Carlos A. Del Carpio-Munoz (email@example.com)
Julio Cesar Carbajal L. (firstname.lastname@example.org)
Laboratory for Bioinformatics Department of Ecological Engineering, Toyohashi University of Technology, Tempaku, Toyohashi 441-8580, Japan
Divergence in sequence through evolution precludes sequence alignment based homology methodologies for protein folding prediction from detecting structural and folding similarities for distantly related protein. Homolog coverage of actual data bases is also a factor playing a critical role in the performance of those methodologies, the factor being conspicuously apparent in what is called the twilight zone of sequence homology in which proteins of high degree of similarity in both biological function and structure are found but for which the amino acid sequence homology ranges from about 20% to less than 30%. In contrast to these methodologies a strategy is proposed here based on a different concept of sequence homology.
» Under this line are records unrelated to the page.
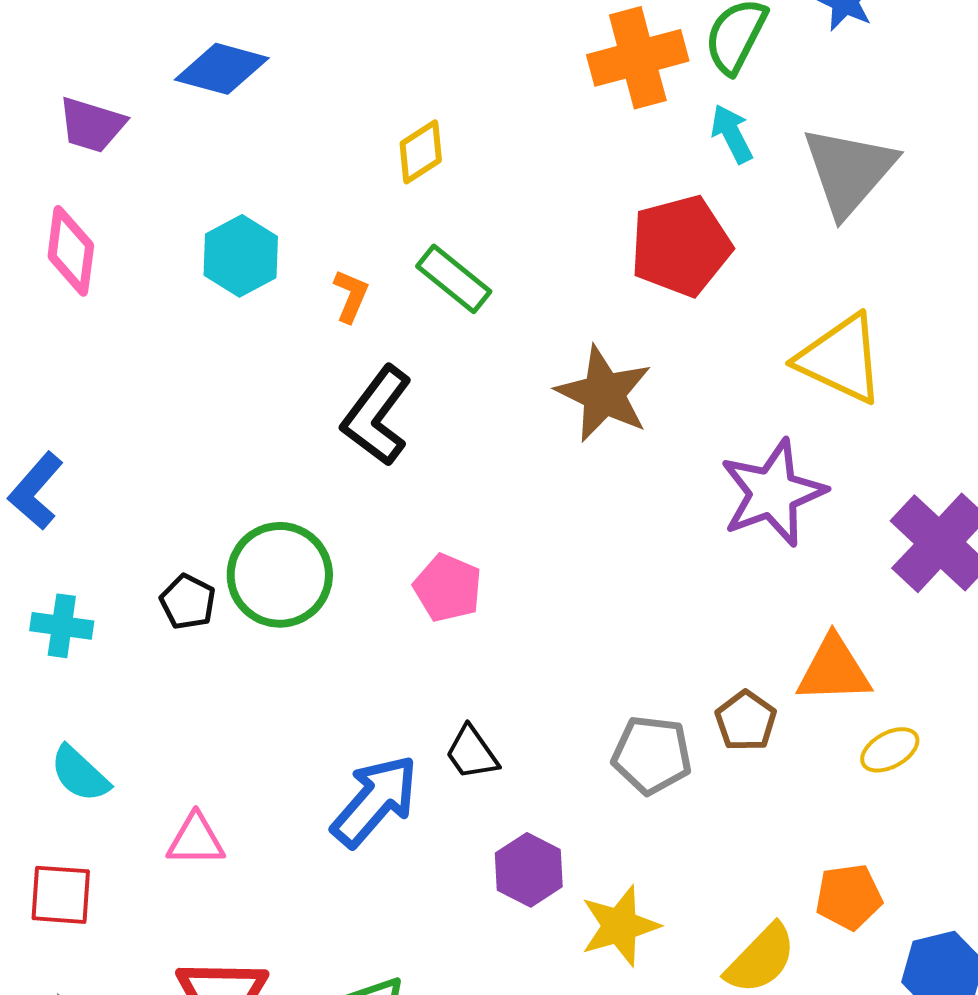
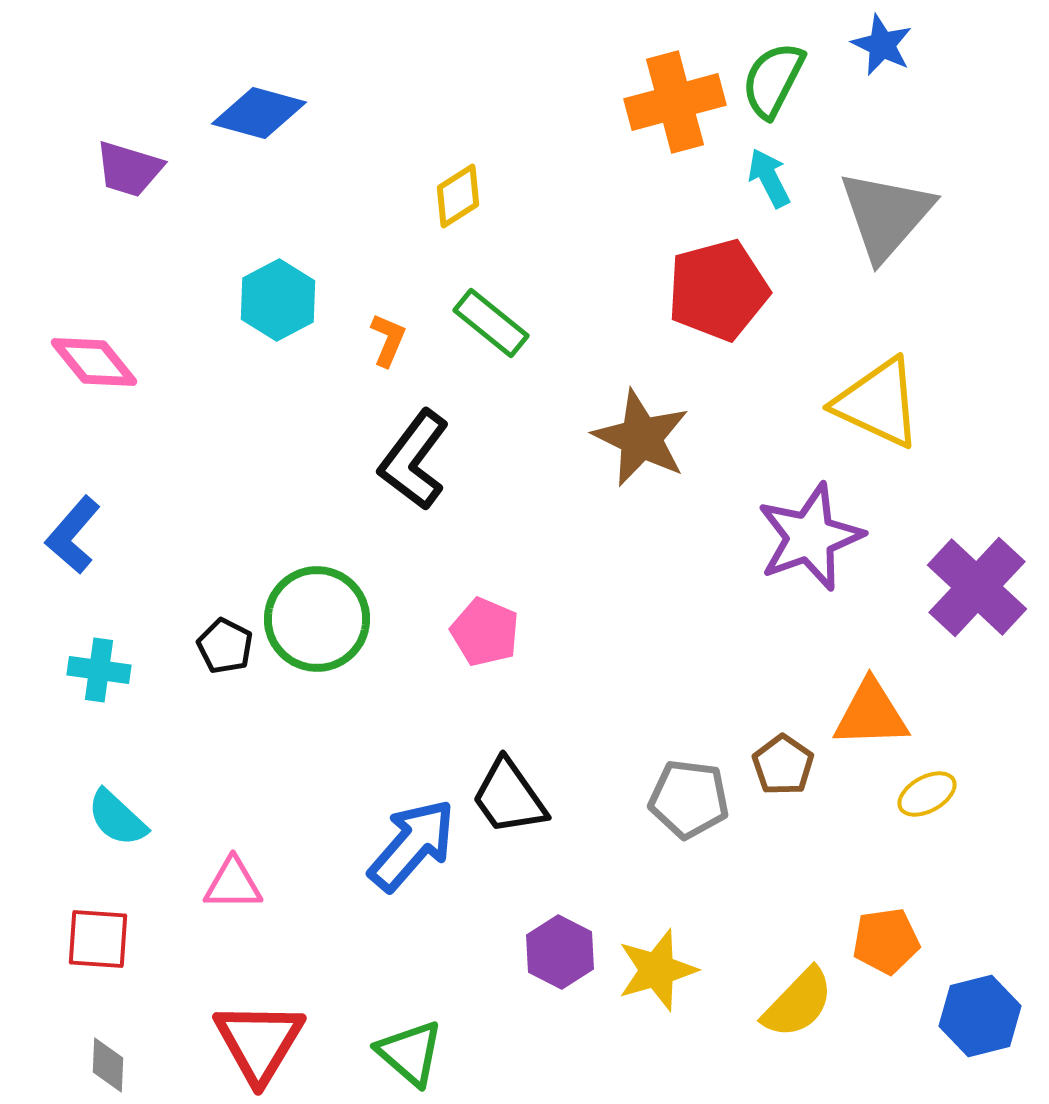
pink diamond: (71, 251) -> (94, 362), moved, turned -46
black trapezoid: (472, 753) -> (509, 797), size x1.4
purple hexagon: (529, 870) -> (560, 952), moved

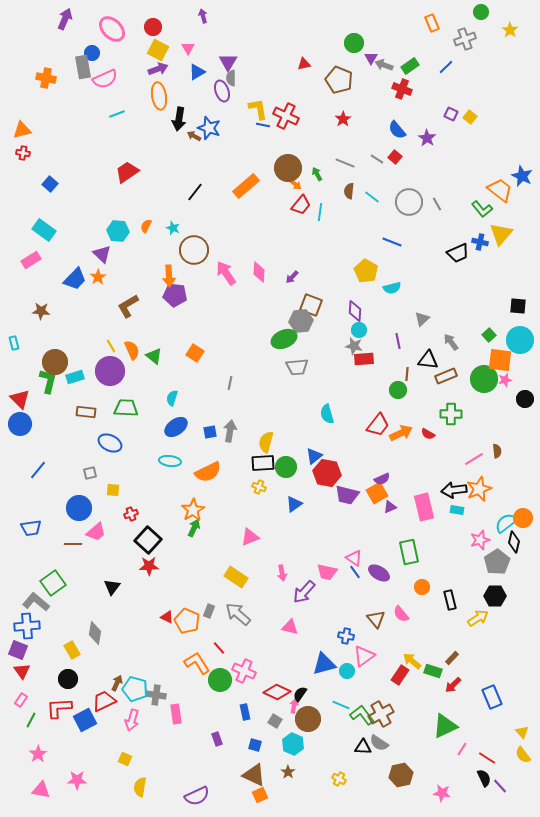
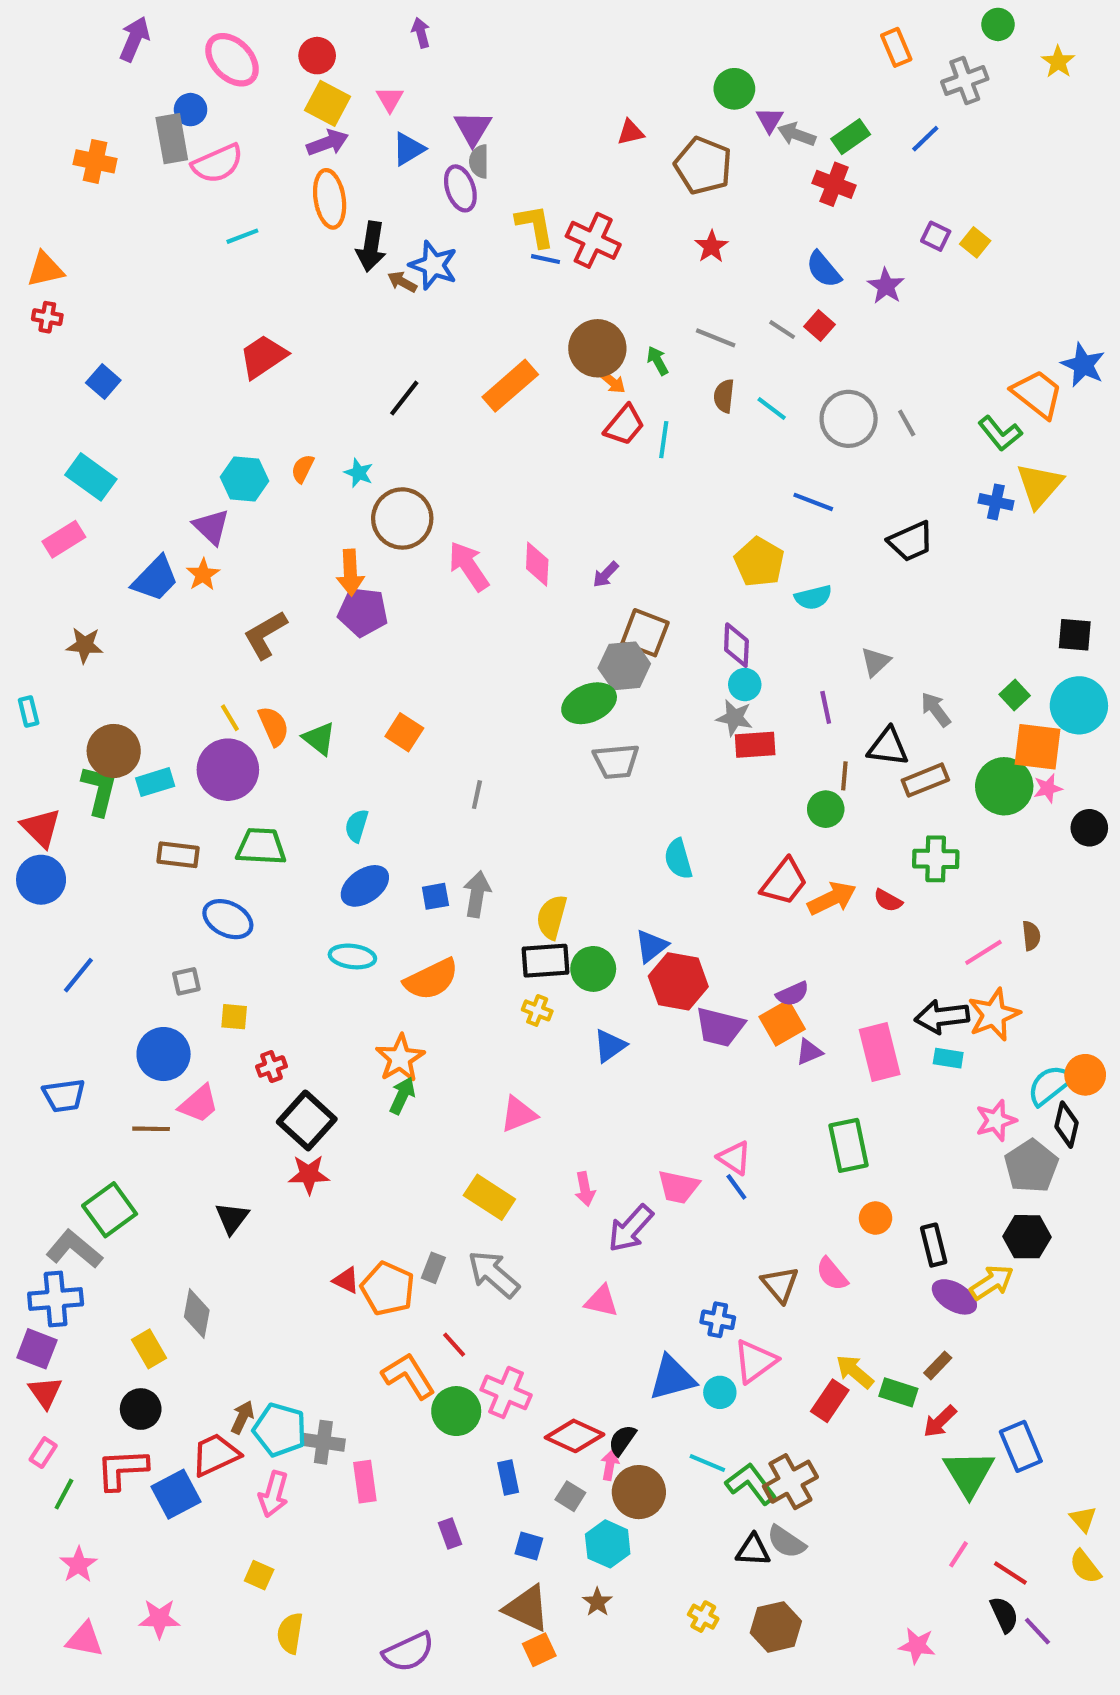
black trapezoid: (458, 253) -> (911, 541), moved
purple ellipse: (379, 573) -> (954, 1297), moved
green triangle: (445, 726) -> (969, 1473), moved, turned -36
brown hexagon: (401, 775) -> (776, 1627), moved

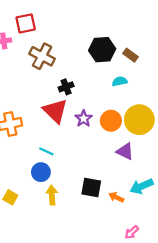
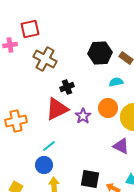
red triangle: (55, 111) -> (57, 109), turned 50
orange circle: (111, 121) -> (108, 108), moved
cyan line: (46, 151) -> (49, 146), turned -64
This concept is derived from a periodicity analysis of the physicochemical properties of the residues constituting proteins primary structures.. The analysis is performed using a front-end processing technique in automatic speech recognition by means of which the cepstrum (measure of the periodic wiggliness of a frequency response) is computed that leads to a spectral envelope that depicts the subtle periodicity in physicochemical characteristics of the sequence. Homology in sequences is then derived by alignment of spectral envelopes. Proteins sharing common folding patterns and biological function but low sequence homology can then be detected by the similarity in spectral dimension.. The methodology applied to protein folding recognition underscores in many cases other methodologies in the twilight zone.